Atebie to get Leukemia Research and Treatment Institute

“A Heart Relief Organisation (AHRO), a non-governmental organisation, has cut sod for the construction of a Leukemia Research and Treatment Institute at Atebie in the Shai Osudoku District of the Greater Accra Region.

The institute, which is the first of its kind in Ghana and the West African sub-region, would help relieve needy patients of the cost of treating the condition while enhancing research into other cancerous conditions.

Expected to be completed over the next three years, the building consists of an administration block, a library, information, communication, technology (ICT) centre, a research development department, laboratories, pharmacy, conference centre, canteen, staff residence and flats for patients’ family members.

President of the organisation, Dr Prince John Tetteh, in an address, observed the high cost of cancer treatment in the sub-region, prompting his NGO to focus specifically on Leukemia, a cancer of the blood.

He said over the past 22 years of the establishment of the NGO, it had offered assistance in diverse ways to many individuals, and the Leukemia institute would further enhance its activities especially to the needy and vulnerable in society.

“While cognisant of the broad health challenges confronting the continent of Africa, lasting solutions can only come from Africans themselves, and this can be achieved by applying diverse and innovative ways of raising funds to finance projects such as these.

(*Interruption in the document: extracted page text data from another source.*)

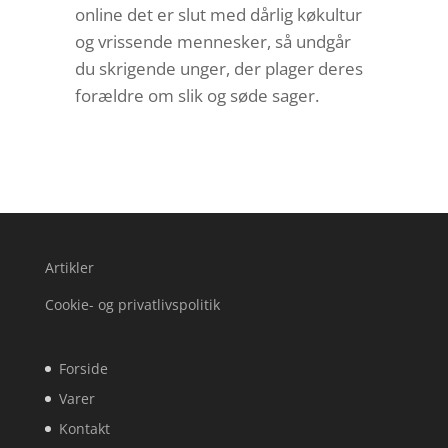
online det er slut med dårlig køkultur
og vrissende mennesker, så undgår
du skrigende unger, der plager deres
forældre om slik og søde sager.
Artikler
Cookie- og privatlivspolitik
Forside
Varer
Kontakt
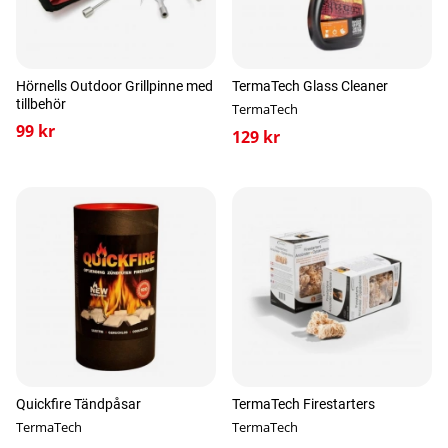
Hörnells Outdoor Grillpinne med
TermaTech Glass Cleaner
tillbehör
TermaTech
99 kr
129 kr
Quickfire Tändpåsar
TermaTech Firestarters
TermaTech
TermaTech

Our mission is that anyone who enters this institute with cancer goes out cancer free and once you are a needy patient, we will take care of the cost of treatment for free,” Dr Tetteh indicated.

The President added that while the organisation would use an “extreme poverty guideline rule” to determine beneficiaries, it was willing to offer all assistance needed to ensure full recovery of Leukemia patients.

“Qualification to access treatment from the centre is confirmation of a cancerous condition, thus anyone diagnosed of cancer that needs help will be treated for free. A family member will be allowed to remain in the facility without charge while the patient is undergoing treatment, and we will also have a rotation of qualified specialists from the United States and Cuba at any given time through the calendar year,” he said.

Dr Tetteh appealed to philanthropists, companies and other organisations to emulate the example to help bring relief to the populace, particularly most vulnerable citizens.

One of the sub-chiefs of the area, Nene Sodjie, welcomed the initiative by AHRO, adding that the project would not only enhance healthcare delivery, but bring about development and create job opportunities for the youth in the community.

He rallied his people to support the organisation’s work to make the institute a reality.